The tourists have been stranded in Cusco, a key stop on the way to the ancient Incan city of Machu Picchu, a popular tourist destination, according to Darwin Baca, the mayor of Machu Picchu. The visitors’ predicament comes as Peru faces violent protests over the removal of leftist former President Pedro Castillo after he attempted to dissolve Congress.
“There are 5,000 tourists stranded in the city of Cusco, they are in their hotels waiting for flights to restart,” Baca said.
In addition to those stranded in Cusco, some tourists have been stranded in Machu Picchu, which is located high in the Andes mountains. “We have asked the government to help us and establish helicopter flights in order to evacuate the tourists,” said Baca.

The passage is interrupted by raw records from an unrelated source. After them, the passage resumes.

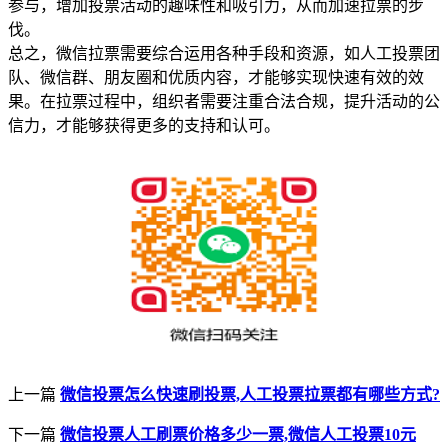
参与，增加投票活动的趣味性和吸引力，从而加速拉票的步
伐。
总之，微信拉票需要综合运用各种手段和资源，如人工投票团
队、微信群、朋友圈和优质内容，才能够实现快速有效的效
果。在拉票过程中，组织者需要注重合法合规，提升活动的公
信力，才能够获得更多的支持和认可。
上一篇
微信投票怎么快速刷投票,人工投票拉票都有哪些方式?
下一篇
微信投票人工刷票价格多少一票,微信人工投票10元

PeruRail this week paused its trip up to the ancient city due to the violence, though it said it would attempt to help those stranded get to safety. “We regret the inconvenience that these announcements generate for our passengers; however, they are due to situations beyond the control of our company and seek to prioritize the safety of passengers and workers,” the company said.
Other tourists in the country, including children and elderly people, have been stranded as well, with some reportedly receiving violent threats from protesters. Sixty tourists attempting to go to Bolivia have been stuck in the mountainous town of Checacupe.
Costa Rican-Venezuelan alpinist Wilmaris Villarroel told Reuters that his group had been threatened by protestors. “They said if we tried to pass they would burn us alive,” he claimed.
“We’re not to blame for what’s happening in the country,” he added. “It is a beautiful nation and we just want to continue our journey.”
Villarroel’s group includes people from Argentina, Chile, France, Japan, England, and the U.S.
Machu Picchu was introduced to the world by explorer and future Connecticut Republican Senator Hiram Bingham III, who discovered the ancient ruins alongside some local farmers during his Yale Peruvian Expedition from 1911 to 1915.
The ancient city was a mountain hideaway for the Inca Empire, which dominated the region from around 1400 until the Spanish under Francisco Pizarro conquered them in 1532. The site gets over 1.5 million visitors a year, some of whom hike up the mountain.
The State Department is recommending that Americans reconsider travel to Peru, placing it at a level three travel advisory. At least 15 people have been killed and dozens more wounded in violent protests over the political unrest following Castillo’s imprisonment.